CHANEL KHOURY (b. 1998, Rhode Island) lives and works in Los Angeles, CA. Khoury earned her BFA from New York University in 2020, along with a degree in philosophy. Solo shows include Micki Meng (San Francisco), Loyal (Stockholm) and Over the Influence (Los Angeles). Group exhibitions include Future Gallery (Berlin), K11 MUSEA (Hong Kong), Loyal at El Royale (Los Angeles), and Friends Indeed (San Francisco). Writing on her work has been featured in The Hollywood Reporter, Artsy Editorial, Forbes Magazine and Architectural Digest among others. Khoury’s work is included in the permanent collection of the Institute of Contemporary Art Miami (Miami), Pond Society (Shanghai) and X Museum (Beijing).
JORDAN KASEY (b. 1985, Chicago, IL) lives and works in Brooklyn, NY. Kasey received her BFA at Maryland Institute College of Art.
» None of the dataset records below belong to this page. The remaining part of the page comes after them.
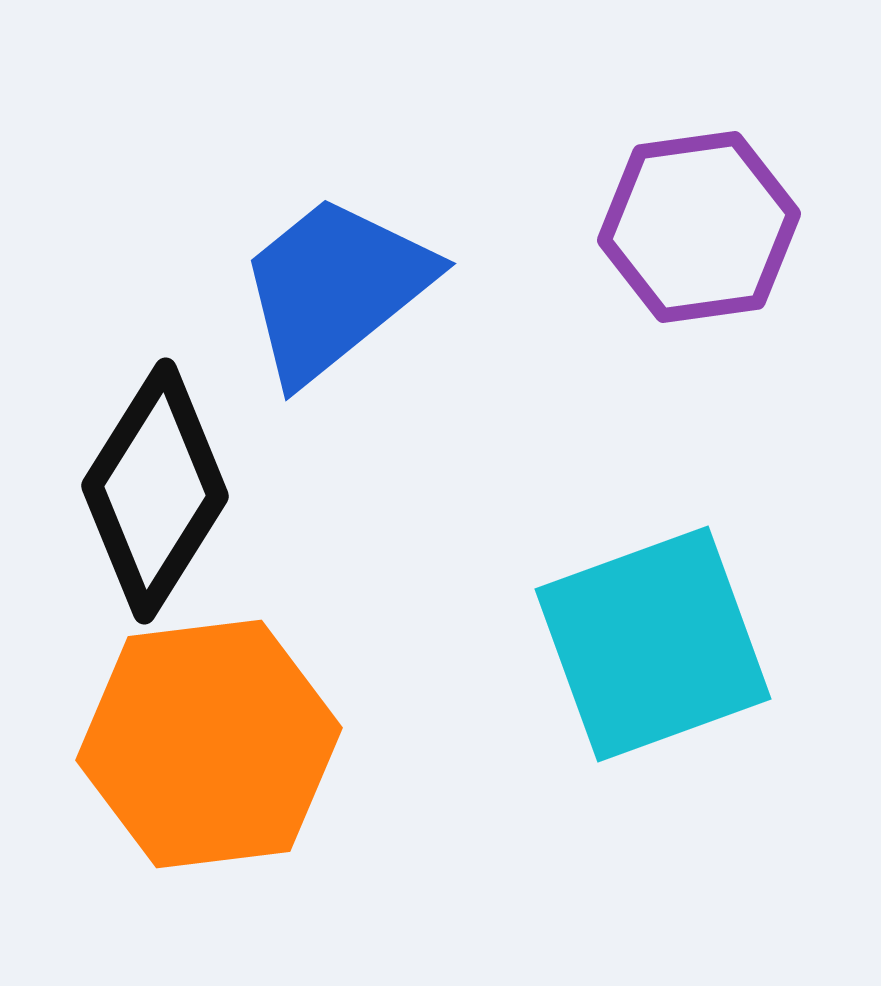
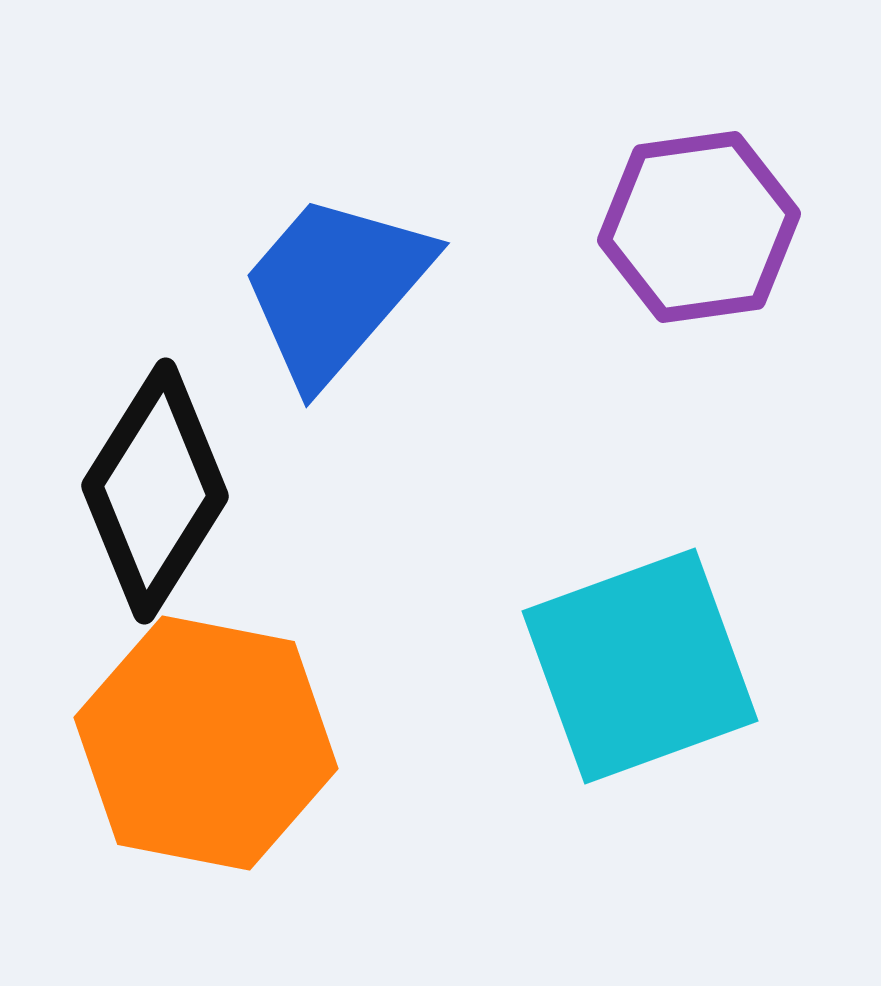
blue trapezoid: rotated 10 degrees counterclockwise
cyan square: moved 13 px left, 22 px down
orange hexagon: moved 3 px left, 1 px up; rotated 18 degrees clockwise
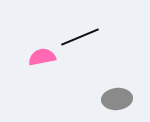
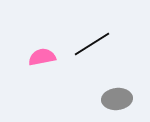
black line: moved 12 px right, 7 px down; rotated 9 degrees counterclockwise
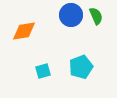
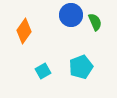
green semicircle: moved 1 px left, 6 px down
orange diamond: rotated 45 degrees counterclockwise
cyan square: rotated 14 degrees counterclockwise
Recent solo exhibitions include Juen Juen Gung (Hong Kong) and Nicelle Beauchene Gallery (New York). Recent group exhibitions include Lin Lin Gallery (Taipei), Kaufmann Repetto (Milan), Zabludowicz Collection (London) and Loyal (Stockholm). Kasey’s work is included in Collezione Maramotti (Reggio Emilia) and Zabludowicz Collection (London). Kasey is represented by Nicelle Beauchene Gallery.
NIHURA MONTIEL (b. 1988, San Diego, CA) lives and works in Los Angeles, CA. Montiel received her BFA from Roski School of Fine Arts, University of Southern California in Los Angeles, CA. She has exhibited at Sebastian Gladstone Gallery (Los Angeles), In Lieu (Los Angeles), Mrs.Gallery (New York), Carlye Packer (Los Angeles), Padre Gallery (New York), Volery Gallery (Dubai), Château du Marais and Amor Services (Los Angeles). Montiel is represented by Sebastian Gladstone Gallery.
ARYO TOH DJOJO (b. 1984, Glendale, CA) lives and works in Los Angeles, CA. Aryo Toh Djojo graduated with a BFA from the Art Center College of Design (Pasadena). Solo shows include Perrotin (Tokyo), Stems Gallery (Paris and Brussels), Sow & Tailor (Los Angeles), Wilding Cran Gallery (Los Angeles) and Weekend Gallery (Los Angeles). Group shows include Stems Gallery (Paris), Sow & Tailor (Los Angeles), WOAW Gallery (Singapore), Perrotin (Dubai), K11 Musea (Hong Kong), Another Gallery (Paris), JACCC (Los Angeles) and Volery Gallery (Dubai). His work has been presented in a solo booth with Perrotin at Tokyo Gendai and group booths with Stems Gallery at Art Luxembourg and NADA Miami.